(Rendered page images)
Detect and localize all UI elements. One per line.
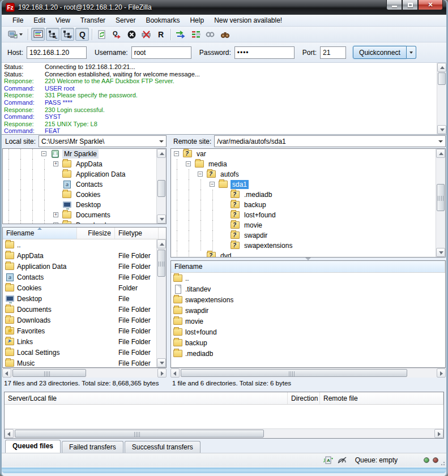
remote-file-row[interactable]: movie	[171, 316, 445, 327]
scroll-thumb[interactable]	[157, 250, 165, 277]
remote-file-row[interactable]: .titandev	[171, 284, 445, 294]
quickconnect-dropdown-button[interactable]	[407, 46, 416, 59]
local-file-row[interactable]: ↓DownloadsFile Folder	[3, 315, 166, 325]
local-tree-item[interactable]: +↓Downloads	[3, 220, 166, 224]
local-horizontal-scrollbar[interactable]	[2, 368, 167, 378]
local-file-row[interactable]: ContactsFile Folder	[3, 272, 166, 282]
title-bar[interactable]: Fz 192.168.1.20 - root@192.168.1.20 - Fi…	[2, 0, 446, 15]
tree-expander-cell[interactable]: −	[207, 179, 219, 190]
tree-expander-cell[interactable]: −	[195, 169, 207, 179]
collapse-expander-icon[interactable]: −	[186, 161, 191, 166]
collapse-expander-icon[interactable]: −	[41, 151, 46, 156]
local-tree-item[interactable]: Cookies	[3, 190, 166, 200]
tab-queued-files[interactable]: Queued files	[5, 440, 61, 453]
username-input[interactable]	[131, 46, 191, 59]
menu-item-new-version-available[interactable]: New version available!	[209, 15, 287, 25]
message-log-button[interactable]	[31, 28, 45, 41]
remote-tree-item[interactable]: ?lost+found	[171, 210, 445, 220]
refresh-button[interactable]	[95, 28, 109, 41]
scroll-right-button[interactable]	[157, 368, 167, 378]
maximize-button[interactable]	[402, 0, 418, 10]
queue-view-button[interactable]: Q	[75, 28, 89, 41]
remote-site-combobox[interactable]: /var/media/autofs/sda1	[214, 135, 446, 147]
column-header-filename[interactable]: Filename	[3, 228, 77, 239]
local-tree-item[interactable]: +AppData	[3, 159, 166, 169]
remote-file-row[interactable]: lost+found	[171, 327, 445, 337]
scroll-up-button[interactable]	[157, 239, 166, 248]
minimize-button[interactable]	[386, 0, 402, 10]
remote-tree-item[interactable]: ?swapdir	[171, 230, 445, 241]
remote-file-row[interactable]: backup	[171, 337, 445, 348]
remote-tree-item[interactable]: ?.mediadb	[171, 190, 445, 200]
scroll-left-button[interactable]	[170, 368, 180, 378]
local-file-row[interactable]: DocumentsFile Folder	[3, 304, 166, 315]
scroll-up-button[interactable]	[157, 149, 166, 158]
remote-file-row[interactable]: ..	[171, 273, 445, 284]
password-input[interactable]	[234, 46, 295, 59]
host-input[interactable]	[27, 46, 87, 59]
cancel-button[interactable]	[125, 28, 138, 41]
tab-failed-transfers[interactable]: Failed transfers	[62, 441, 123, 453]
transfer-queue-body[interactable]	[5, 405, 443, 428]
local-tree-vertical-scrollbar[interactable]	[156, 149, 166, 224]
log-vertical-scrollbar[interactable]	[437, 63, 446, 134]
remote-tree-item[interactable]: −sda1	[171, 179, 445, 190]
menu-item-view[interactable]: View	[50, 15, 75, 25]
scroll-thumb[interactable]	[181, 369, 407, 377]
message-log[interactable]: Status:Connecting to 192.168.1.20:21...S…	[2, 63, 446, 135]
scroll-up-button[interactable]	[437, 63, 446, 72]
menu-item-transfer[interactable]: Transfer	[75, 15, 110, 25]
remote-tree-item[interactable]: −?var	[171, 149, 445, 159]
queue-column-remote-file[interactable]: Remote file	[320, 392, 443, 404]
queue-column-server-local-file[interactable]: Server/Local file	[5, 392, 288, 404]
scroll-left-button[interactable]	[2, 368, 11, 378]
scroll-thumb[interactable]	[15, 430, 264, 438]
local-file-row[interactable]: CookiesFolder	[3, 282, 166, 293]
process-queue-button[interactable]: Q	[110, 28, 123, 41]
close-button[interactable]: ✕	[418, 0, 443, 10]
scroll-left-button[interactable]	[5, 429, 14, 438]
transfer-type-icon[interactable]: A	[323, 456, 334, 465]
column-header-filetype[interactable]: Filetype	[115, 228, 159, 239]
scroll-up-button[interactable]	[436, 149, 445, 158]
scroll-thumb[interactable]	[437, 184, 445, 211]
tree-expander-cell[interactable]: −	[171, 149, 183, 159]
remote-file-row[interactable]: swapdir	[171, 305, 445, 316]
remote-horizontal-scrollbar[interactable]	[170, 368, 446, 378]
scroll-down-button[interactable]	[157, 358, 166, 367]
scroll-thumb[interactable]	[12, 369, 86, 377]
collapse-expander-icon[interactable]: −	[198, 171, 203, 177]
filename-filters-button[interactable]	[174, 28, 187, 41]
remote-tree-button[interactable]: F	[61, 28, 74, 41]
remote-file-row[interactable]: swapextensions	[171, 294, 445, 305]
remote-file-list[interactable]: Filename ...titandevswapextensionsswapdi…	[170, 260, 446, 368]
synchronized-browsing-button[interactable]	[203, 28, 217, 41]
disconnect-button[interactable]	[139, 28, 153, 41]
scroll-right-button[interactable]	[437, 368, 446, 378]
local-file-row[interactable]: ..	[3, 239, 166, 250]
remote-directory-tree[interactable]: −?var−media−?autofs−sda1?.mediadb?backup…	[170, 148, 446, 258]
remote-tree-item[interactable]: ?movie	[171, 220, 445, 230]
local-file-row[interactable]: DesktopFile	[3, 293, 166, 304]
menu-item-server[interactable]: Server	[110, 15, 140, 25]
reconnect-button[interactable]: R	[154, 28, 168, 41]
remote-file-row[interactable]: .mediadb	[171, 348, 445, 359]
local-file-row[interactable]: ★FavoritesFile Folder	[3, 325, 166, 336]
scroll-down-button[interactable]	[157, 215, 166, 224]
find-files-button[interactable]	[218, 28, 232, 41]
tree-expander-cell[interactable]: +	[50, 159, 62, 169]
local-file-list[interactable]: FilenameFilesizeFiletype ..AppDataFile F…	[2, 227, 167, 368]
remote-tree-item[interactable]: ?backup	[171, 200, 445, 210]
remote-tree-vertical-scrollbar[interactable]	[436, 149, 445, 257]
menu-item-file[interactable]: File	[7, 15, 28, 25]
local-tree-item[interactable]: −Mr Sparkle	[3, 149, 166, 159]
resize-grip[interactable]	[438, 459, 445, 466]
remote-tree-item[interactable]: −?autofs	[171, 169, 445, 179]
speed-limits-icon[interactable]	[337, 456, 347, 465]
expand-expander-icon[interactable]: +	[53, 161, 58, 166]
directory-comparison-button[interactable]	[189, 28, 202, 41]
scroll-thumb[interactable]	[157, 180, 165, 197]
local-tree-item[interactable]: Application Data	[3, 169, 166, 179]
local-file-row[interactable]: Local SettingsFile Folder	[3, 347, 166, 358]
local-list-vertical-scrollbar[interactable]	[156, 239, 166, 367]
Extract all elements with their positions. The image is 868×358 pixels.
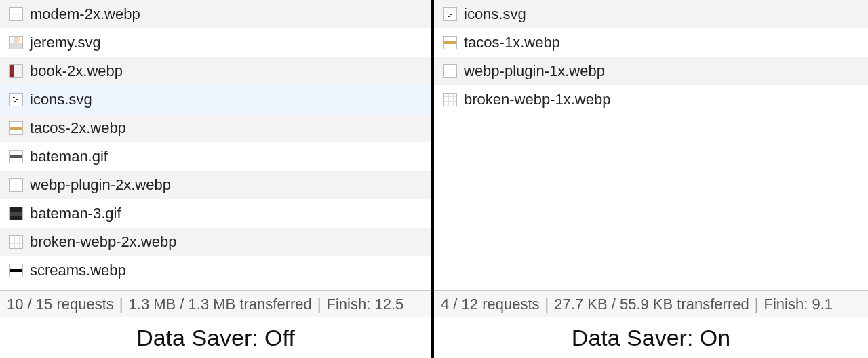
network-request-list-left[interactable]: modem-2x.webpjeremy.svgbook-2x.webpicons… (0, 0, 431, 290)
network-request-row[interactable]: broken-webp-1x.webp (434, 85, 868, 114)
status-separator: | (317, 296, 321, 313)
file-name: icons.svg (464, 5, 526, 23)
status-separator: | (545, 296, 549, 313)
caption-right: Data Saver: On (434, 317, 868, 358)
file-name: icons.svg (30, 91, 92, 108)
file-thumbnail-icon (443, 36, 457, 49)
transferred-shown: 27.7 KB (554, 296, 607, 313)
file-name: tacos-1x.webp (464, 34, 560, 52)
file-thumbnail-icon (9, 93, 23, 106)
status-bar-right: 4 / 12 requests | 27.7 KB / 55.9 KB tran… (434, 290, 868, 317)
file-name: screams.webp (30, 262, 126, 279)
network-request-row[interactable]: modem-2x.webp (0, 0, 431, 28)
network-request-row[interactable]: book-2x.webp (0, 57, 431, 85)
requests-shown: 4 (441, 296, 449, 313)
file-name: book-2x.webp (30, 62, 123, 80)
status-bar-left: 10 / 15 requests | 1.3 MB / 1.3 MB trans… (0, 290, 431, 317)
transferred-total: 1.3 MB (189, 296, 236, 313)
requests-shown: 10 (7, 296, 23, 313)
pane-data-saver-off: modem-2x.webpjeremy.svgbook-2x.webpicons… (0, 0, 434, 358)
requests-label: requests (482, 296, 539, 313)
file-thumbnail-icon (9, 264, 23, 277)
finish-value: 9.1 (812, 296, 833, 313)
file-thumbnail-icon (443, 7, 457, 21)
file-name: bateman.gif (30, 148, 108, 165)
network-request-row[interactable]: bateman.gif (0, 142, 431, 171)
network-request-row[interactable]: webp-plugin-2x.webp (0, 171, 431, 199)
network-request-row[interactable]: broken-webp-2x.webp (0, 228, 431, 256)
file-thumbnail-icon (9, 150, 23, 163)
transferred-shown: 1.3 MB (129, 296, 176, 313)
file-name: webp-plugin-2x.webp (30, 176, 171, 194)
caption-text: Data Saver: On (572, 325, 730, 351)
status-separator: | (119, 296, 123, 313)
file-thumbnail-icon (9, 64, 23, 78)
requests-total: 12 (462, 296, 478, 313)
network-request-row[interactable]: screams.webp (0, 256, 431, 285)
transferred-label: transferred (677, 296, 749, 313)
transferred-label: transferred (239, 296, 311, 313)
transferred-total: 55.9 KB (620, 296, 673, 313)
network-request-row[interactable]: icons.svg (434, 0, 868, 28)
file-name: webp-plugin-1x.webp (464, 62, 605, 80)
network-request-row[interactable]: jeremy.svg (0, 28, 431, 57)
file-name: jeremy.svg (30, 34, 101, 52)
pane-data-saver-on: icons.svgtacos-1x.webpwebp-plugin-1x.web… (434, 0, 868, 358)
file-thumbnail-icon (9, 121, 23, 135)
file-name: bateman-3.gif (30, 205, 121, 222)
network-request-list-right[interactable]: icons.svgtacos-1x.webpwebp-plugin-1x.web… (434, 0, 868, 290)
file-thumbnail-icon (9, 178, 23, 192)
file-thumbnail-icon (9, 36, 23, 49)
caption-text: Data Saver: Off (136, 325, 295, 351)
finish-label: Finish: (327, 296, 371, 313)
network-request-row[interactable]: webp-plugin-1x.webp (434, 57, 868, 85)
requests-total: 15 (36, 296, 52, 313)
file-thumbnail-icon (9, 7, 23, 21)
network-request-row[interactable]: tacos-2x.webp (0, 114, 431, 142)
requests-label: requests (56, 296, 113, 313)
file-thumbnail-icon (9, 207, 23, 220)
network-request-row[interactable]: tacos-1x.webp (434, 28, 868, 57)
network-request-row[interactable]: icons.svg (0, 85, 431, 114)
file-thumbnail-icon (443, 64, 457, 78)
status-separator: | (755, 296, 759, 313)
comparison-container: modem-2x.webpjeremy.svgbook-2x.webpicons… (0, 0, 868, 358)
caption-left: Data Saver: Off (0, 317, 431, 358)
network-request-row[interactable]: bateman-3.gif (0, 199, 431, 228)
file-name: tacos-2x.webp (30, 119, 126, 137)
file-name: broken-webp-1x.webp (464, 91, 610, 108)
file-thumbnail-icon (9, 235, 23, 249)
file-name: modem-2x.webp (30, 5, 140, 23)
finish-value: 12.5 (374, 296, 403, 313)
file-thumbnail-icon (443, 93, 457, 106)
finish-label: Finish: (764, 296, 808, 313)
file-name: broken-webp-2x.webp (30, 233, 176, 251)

Problem details => From the entries, copy every line in which the word "expander" occurs.

Task answer =>
tree-expander-cell[interactable]: −	[207, 179, 219, 190]
tree-expander-cell[interactable]: −	[195, 169, 207, 179]
collapse-expander-icon[interactable]: −	[186, 161, 191, 166]
collapse-expander-icon[interactable]: −	[41, 151, 46, 156]
tree-expander-cell[interactable]: −	[171, 149, 183, 159]
collapse-expander-icon[interactable]: −	[198, 171, 203, 177]
tree-expander-cell[interactable]: +	[50, 159, 62, 169]
expand-expander-icon[interactable]: +	[53, 161, 58, 166]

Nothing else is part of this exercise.